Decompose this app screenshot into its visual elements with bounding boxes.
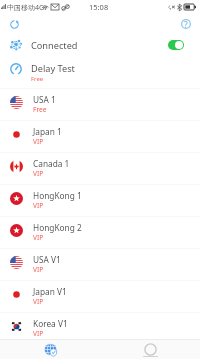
button[interactable]: Korea V1	[0, 313, 200, 344]
button[interactable]: Delay Test	[0, 58, 200, 85]
staticText: USA V1	[33, 254, 61, 265]
staticText: VIP	[33, 169, 44, 178]
button[interactable]: Home	[144, 343, 157, 356]
staticText: Japan 1	[33, 126, 62, 137]
staticText: VIP	[33, 233, 44, 242]
staticText: Delay Test	[31, 62, 75, 75]
staticText: VIP	[33, 329, 44, 338]
button[interactable]: HongKong 1	[0, 185, 200, 216]
staticText: VIP	[33, 265, 44, 274]
staticText: VIP	[33, 297, 44, 306]
button[interactable]: USA 1	[0, 89, 200, 120]
button[interactable]: Help	[176, 14, 196, 34]
staticText: 中国移动4G	[7, 3, 45, 13]
staticText: Free	[33, 105, 47, 114]
staticText: 15:08	[89, 2, 109, 12]
button[interactable]: VPN toggle	[168, 40, 184, 50]
button[interactable]: USA V1	[0, 249, 200, 280]
staticText: HongKong 2	[33, 222, 82, 233]
button[interactable]: HongKong 2	[0, 217, 200, 248]
staticText: HongKong 1	[33, 190, 82, 201]
staticText: ?	[184, 19, 188, 29]
staticText: Free	[31, 75, 44, 83]
button[interactable]: Servers	[40, 340, 60, 359]
button[interactable]: Connected	[0, 34, 200, 56]
staticText: Canada 1	[33, 158, 70, 169]
staticText: VIP	[33, 137, 44, 146]
button[interactable]: Refresh	[4, 14, 24, 34]
button[interactable]: Canada 1	[0, 153, 200, 184]
staticText: USA 1	[33, 94, 56, 105]
staticText: Connected	[31, 39, 78, 52]
staticText: Japan V1	[33, 286, 67, 297]
staticText: VIP	[33, 201, 44, 210]
staticText: Korea V1	[33, 318, 68, 329]
button[interactable]: Japan V1	[0, 281, 200, 312]
button[interactable]: Japan 1	[0, 121, 200, 152]
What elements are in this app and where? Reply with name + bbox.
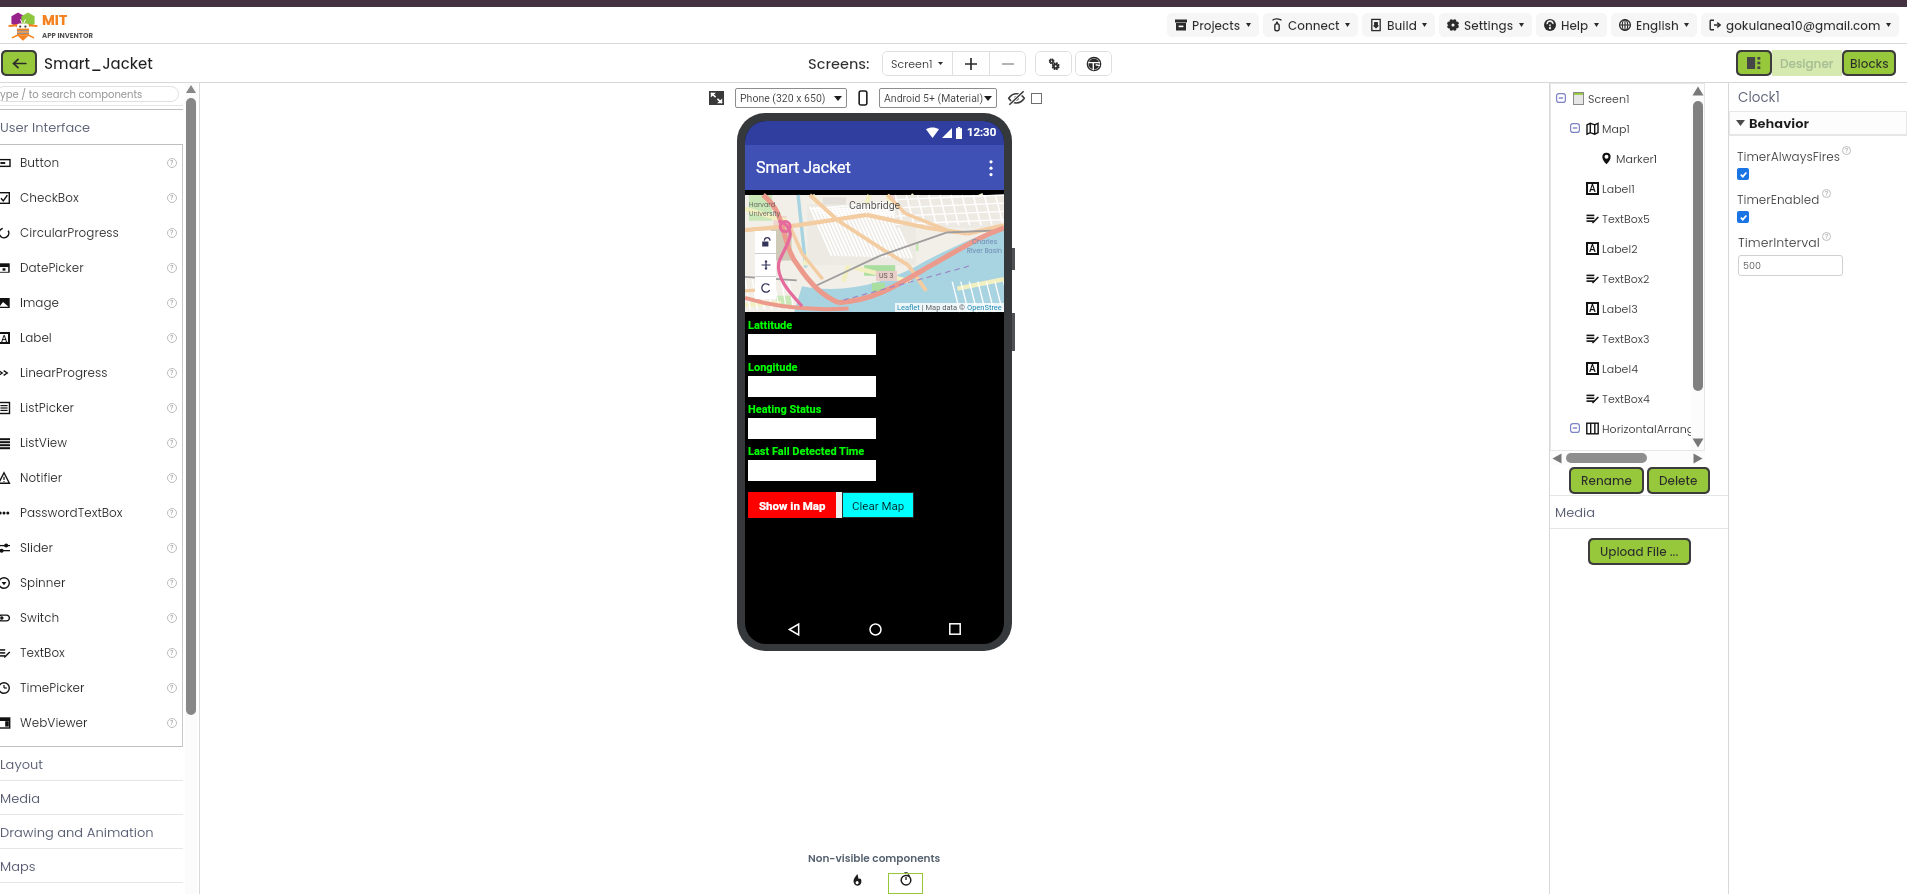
staticText: University <box>749 209 781 218</box>
button[interactable]: User Interface <box>0 110 183 144</box>
staticText: User Interface <box>0 118 91 136</box>
staticText: ? <box>170 544 174 552</box>
button[interactable]: Map control <box>755 254 776 276</box>
button[interactable]: Project properties <box>1035 51 1072 76</box>
staticText: ? <box>170 159 174 167</box>
button[interactable]: 500 <box>1738 255 1843 276</box>
button[interactable]: CheckBox <box>0 180 183 215</box>
staticText: ? <box>170 404 174 412</box>
button[interactable]: Screen1 <box>1550 83 1705 113</box>
button[interactable]: A <box>1550 293 1705 323</box>
button[interactable]: Map control <box>755 231 776 253</box>
staticText: WebViewer <box>20 714 88 731</box>
staticText: 500 <box>1743 259 1761 272</box>
button[interactable]: Button <box>0 145 183 180</box>
button[interactable]: TimerAlwaysFires <box>1737 168 1749 180</box>
staticText: Last Fall Detected Time <box>748 445 865 458</box>
button[interactable]: A <box>1550 353 1705 383</box>
staticText: Image <box>20 294 59 311</box>
button[interactable]: Preview size <box>709 91 724 105</box>
button[interactable]: Switch <box>0 600 183 635</box>
staticText: Projects <box>1192 17 1241 34</box>
button[interactable]: TextBox3 <box>1550 323 1705 353</box>
button[interactable]: Toggle checkbox <box>1031 93 1042 104</box>
staticText: Switch <box>20 609 60 626</box>
button[interactable]: Remove screen <box>990 51 1026 76</box>
staticText: Screen1 <box>1588 91 1630 106</box>
button[interactable]: TextBox <box>0 635 183 670</box>
button[interactable]: Maps <box>0 849 183 882</box>
button[interactable]: HorizontalArrang <box>1550 413 1705 443</box>
button[interactable]: Android 5+ (Material) <box>879 88 997 108</box>
button[interactable]: Delete <box>1649 469 1708 492</box>
button[interactable]: Publish to gallery <box>1075 51 1112 76</box>
button[interactable]: CircularProgress <box>0 215 183 250</box>
staticText: TimerAlwaysFires <box>1737 148 1840 165</box>
staticText: HorizontalArrang <box>1602 421 1695 436</box>
staticText: Longitude <box>748 361 798 374</box>
staticText: ? <box>170 334 174 342</box>
button[interactable]: TimerEnabled <box>1737 211 1749 223</box>
button[interactable]: DatePicker <box>0 250 183 285</box>
button[interactable]: PasswordTextBox <box>0 495 183 530</box>
staticText: CircularProgress <box>20 224 119 241</box>
button[interactable]: Help <box>1536 13 1607 37</box>
button[interactable]: Build <box>1362 13 1435 37</box>
button[interactable]: English <box>1611 13 1697 37</box>
button[interactable]: Designer <box>1772 50 1842 76</box>
button[interactable]: Rename <box>1571 469 1642 492</box>
button[interactable]: TimePicker <box>0 670 183 705</box>
button[interactable]: Map1 <box>1550 113 1705 143</box>
button[interactable]: Home <box>862 616 888 642</box>
staticText: Upload File ... <box>1600 543 1679 560</box>
button[interactable]: Behavior <box>1729 111 1907 135</box>
button[interactable]: Blocks <box>1844 52 1894 74</box>
button[interactable]: WebViewer <box>0 705 183 740</box>
button[interactable]: Settings <box>1439 13 1532 37</box>
button[interactable]: Projects <box>1167 13 1259 37</box>
staticText: gokulanea10@gmail.com <box>1726 17 1881 34</box>
button[interactable]: Map control <box>755 277 776 299</box>
button[interactable]: Back to project list <box>3 52 35 74</box>
button[interactable]: gokulanea10@gmail.com <box>1701 13 1899 37</box>
button[interactable]: A <box>1550 233 1705 263</box>
button[interactable]: TextBox2 <box>1550 263 1705 293</box>
staticText: | Map data © <box>920 303 967 312</box>
button[interactable]: TextBox4 <box>1550 383 1705 413</box>
button[interactable]: ListPicker <box>0 390 183 425</box>
button[interactable]: Add screen <box>953 51 989 76</box>
button[interactable]: Back <box>781 616 807 642</box>
button[interactable]: Media <box>0 781 183 814</box>
button[interactable]: Notifier <box>0 460 183 495</box>
button[interactable]: A <box>1550 173 1705 203</box>
button[interactable]: LinearProgress <box>0 355 183 390</box>
staticText: Screen1 <box>891 56 933 71</box>
button[interactable]: Spinner <box>0 565 183 600</box>
button[interactable]: Clear Map <box>842 492 914 518</box>
button[interactable]: Phone (320 x 650) <box>735 88 847 108</box>
button[interactable]: Phone preview <box>857 91 869 105</box>
button[interactable]: Image <box>0 285 183 320</box>
button[interactable]: A <box>0 320 183 355</box>
button[interactable]: Show in Map <box>748 492 836 518</box>
button[interactable]: Screen1 <box>882 51 952 76</box>
button[interactable]: Upload File ... <box>1590 540 1689 563</box>
button[interactable]: Show hidden components <box>1008 91 1025 105</box>
button[interactable]: Drawing and Animation <box>0 815 183 848</box>
button[interactable]: Slider <box>0 530 183 565</box>
button[interactable]: Recent apps <box>942 616 968 642</box>
button[interactable]: Layout <box>0 747 183 780</box>
staticText: Label <box>20 329 52 346</box>
button[interactable]: Marker1 <box>1550 143 1705 173</box>
button[interactable]: Toggle panels <box>1738 52 1770 74</box>
staticText: ? <box>1845 147 1848 154</box>
button[interactable]: Connect <box>1263 13 1358 37</box>
staticText: ListPicker <box>20 399 75 416</box>
button[interactable]: ype / to search components <box>0 86 179 102</box>
staticText: Leaflet <box>897 303 920 312</box>
staticText: Media <box>0 789 41 807</box>
staticText: Label1 <box>1602 181 1635 196</box>
staticText: A <box>1589 243 1596 255</box>
button[interactable]: TextBox5 <box>1550 203 1705 233</box>
button[interactable]: ListView <box>0 425 183 460</box>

________________________

PROBLEM REQUIREMENTS :: From the listing, copy each line containing the word "Phone".

ANSWER SECTION ::
button[interactable]: Phone (320 x 650) <box>735 88 847 108</box>
button[interactable]: Phone preview <box>857 91 869 105</box>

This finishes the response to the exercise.